La campaña de cereal de 2026 en Navarra «está dejando un escenario muy heterogéneo, tanto entre las distintas comarcas como dentro de una misma zona de producción», señaló este viernes la Unión de Cooperativas Agroalimentarias de Navarra (UCAN). Así, los primeros balances de la recolección «confirman una gran variabilidad en los rendimientos, consecuencia de las condiciones meteorológicas registradas durante las últimas fases del cultivo».

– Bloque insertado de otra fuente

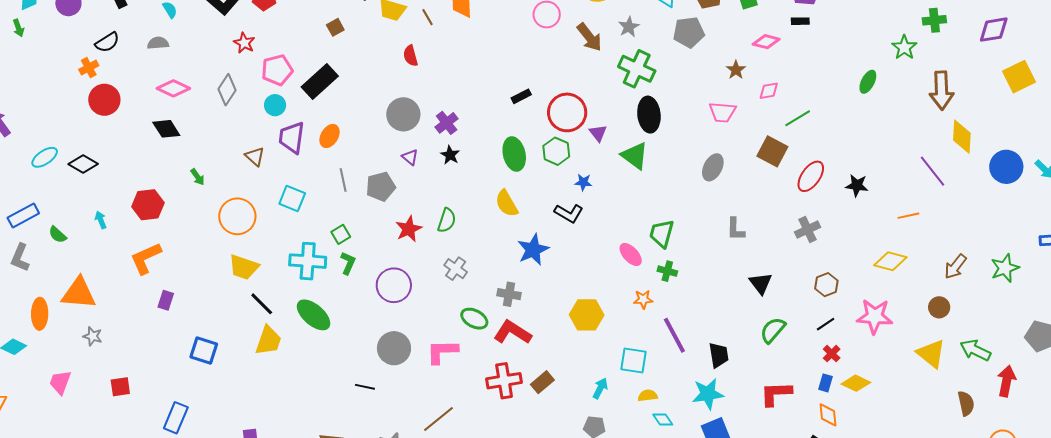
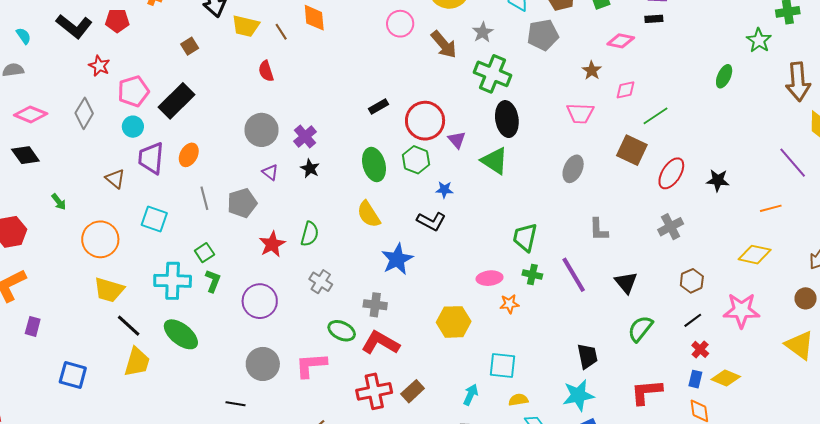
pink ellipse: (631, 255) -> (490, 278), moved, turned -50
purple line: (674, 335) -> (574, 275), moved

La entidad agraria indicó que las elevadas temperaturas y la ausencia de precipitaciones en el tramo final del ciclo han «condicionado el potencial productivo de numerosas parcelas, una situación que coincide con la tendencia observada a nivel nacional». Y es que Cooperativas Agro-alimentarias de España ha revisado recientemente a la baja su previsión de cosecha, situando la producción nacional en 18,6 millones de toneladas, un 9,5 % menos que la estimación realizada en mayo y cerca de un 30 % por debajo de la excepcional campaña de 2025.

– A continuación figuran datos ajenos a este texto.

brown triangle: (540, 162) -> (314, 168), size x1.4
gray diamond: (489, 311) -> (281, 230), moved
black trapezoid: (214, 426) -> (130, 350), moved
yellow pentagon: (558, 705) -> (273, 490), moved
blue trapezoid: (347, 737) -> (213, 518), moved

En la Comunidad foral, el comportamiento de los cultivos está siendo «especialmente desigual». Juan Luis Celigueta, director del Área de Cereales del Grupo AN, resaltó que resulta «complicado realizar una valoración homogénea de la campaña debido a la importante diversidad de situaciones existentes». «Se están registrando diferencias significativas entre comarcas e incluso entre parcelas próximas, con rendimientos muy variables en función de la disponibilidad de agua, el tipo de suelo y el momento en que los cultivos se vieron afectados por el estrés térmico», detalló.
A esta «incertidumbre productiva» se suma la «inestabilidad» de los mercados. «El sector cerealista afronta una situación de elevada volatilidad en los precios, muy condicionada por el contexto geopolítico internacional. Los recientes ataques a infraestructuras portuarias en la zona del mar Negro han provocado importantes subidas en los mercados internacionales de futuros, aunque todavía está por ver si ese comportamiento termina trasladándose al mercado nacional», subrayó.

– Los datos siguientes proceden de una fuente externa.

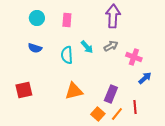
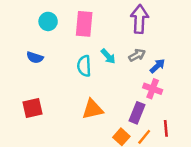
pink rectangle: (67, 20) -> (84, 24), size x1.5
blue semicircle: (35, 48) -> (35, 58), moved
pink cross: (134, 57) -> (153, 89), moved
blue arrow: (145, 78) -> (157, 66), moved

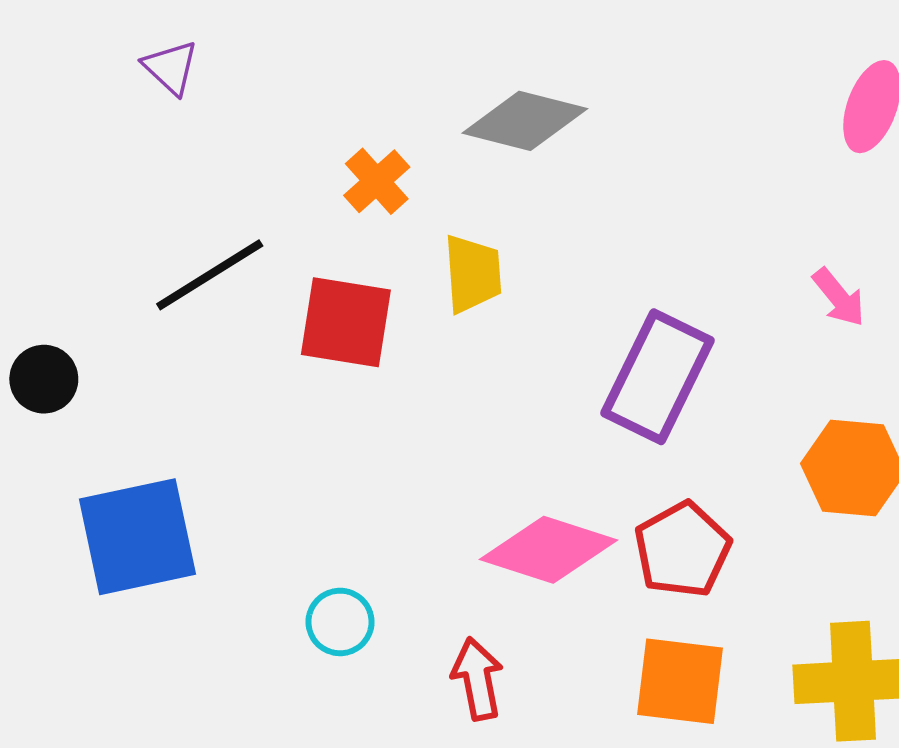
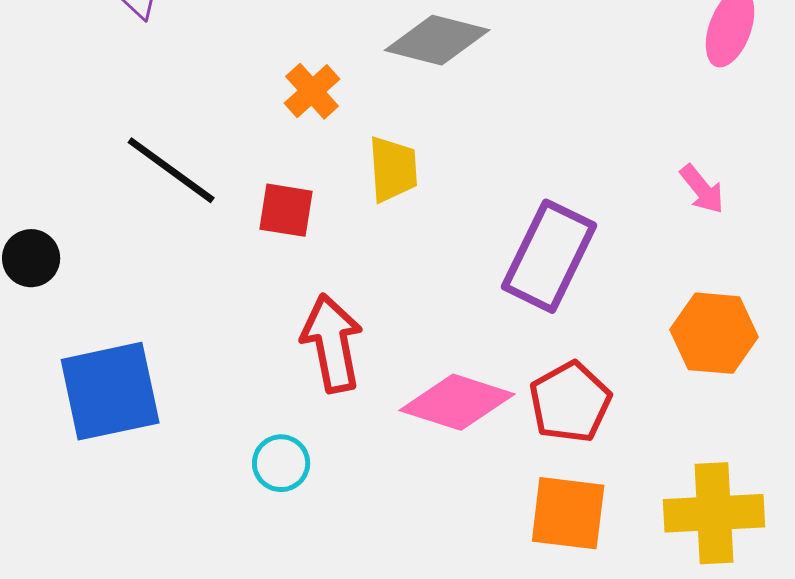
black line: (210, 275) -> (171, 170), turned 68
red square: (346, 322) -> (286, 210), size x0.7
red arrow: (477, 679) -> (332, 343), moved, size x1.4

Según la entidad agraria, la campaña de 2026 «vuelve a poner de manifiesto la creciente exposición del cereal a los fenómenos climáticos extremos y a un escenario internacional cada vez más incierto»: «Todo ello refuerza la necesidad de seguir apostando por herramientas que permitan mejorar la resiliencia de las explotaciones, como la innovación agronómica, la mejora genética, la agricultura de precisión y el fortalecimiento del cooperativismo como instrumento para aportar estabilidad y valor a los agricultores navarros».